Страница 5 из 28
А рядом, прислонясь спиною к стене, стоял седой старик, такой же одинокий, как мать и сын в минуту странной зачарованности, в глубине метельной ночи.
ГЛАВА 2
НАМ ведомо, что в старости своей отчим Лохова однажды ехал в автобусе по берегу моря. Старик устроился на заднем сиденье и держал перед собою, сжимая коленями, большой сноп очищенных от листьев и нарубленных ровными кусками зеленых трубок кислицы. Сноп был связан в двух местах веревками так, что можно было нести его на спине, продев обе руки в лямочные петли. Поместив громоздкую ношу на площадке, старик мешал входившим и выходившим людям, посему и поругивала его рыжая полная кондукторша, ворчали пассажиры, а он на все это приветливо кивал головою, мокрой от пота, да широко улыбался, показывая все свои сверкающие, лошадиного размера вставные металлические зубы. Народ ехал больше молодой, беспечный, отмеченный тою небрежной добротою, какая свойственна существам сытым, благополучным и совершенно еще не думающим о смерти. Поэтому они над стариком подшучивали, кричали на него хотя и нарочито грозно, но с улыбками, и никто не потребовал, чтобы старика с его неудобным снопом зеленых трубок ссадили с автобуса. Благодарный уже за одно это, старик широко улыбался и кивал головою, обращая эти знаки ласковой учтивости к могущественным существам новых времен, которые одевались, ходили, шумели, пели и разговаривали по-иному, чем раньше, — так думалось отставшему от жизни одинокому, заброшенному человеку, когда он ехал в автобусе по берегу моря.

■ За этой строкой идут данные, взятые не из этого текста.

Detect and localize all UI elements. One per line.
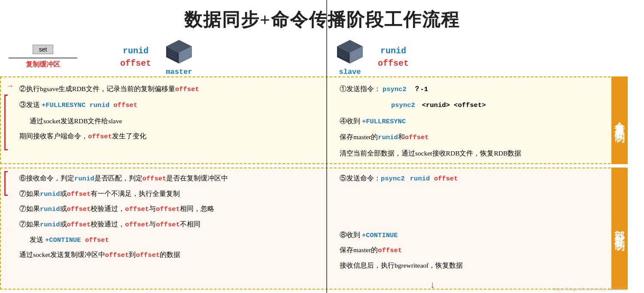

Этот день начался уже давно — с холодной розовой полоски над краем моря, но с утра все происходило скучно и знакомо, как и всегда, а потом пошли необыкновенные дела. Взять хотя бы и то, как он очутился в этом едущем приморской дорогою автобусе. Да разве осмелился бы он останавливать и влезать со своими дудками в машину этих насмешливых всемогущих людей? Автобус сам остановился, наполовину скрывшись в догоняющем облаке пыли, и из него выскочили двое в белоснежных рубашках, с медными сверкающими лицами, подхватили старика под руки и повлекли вперед, не слушая его испуганных возражений.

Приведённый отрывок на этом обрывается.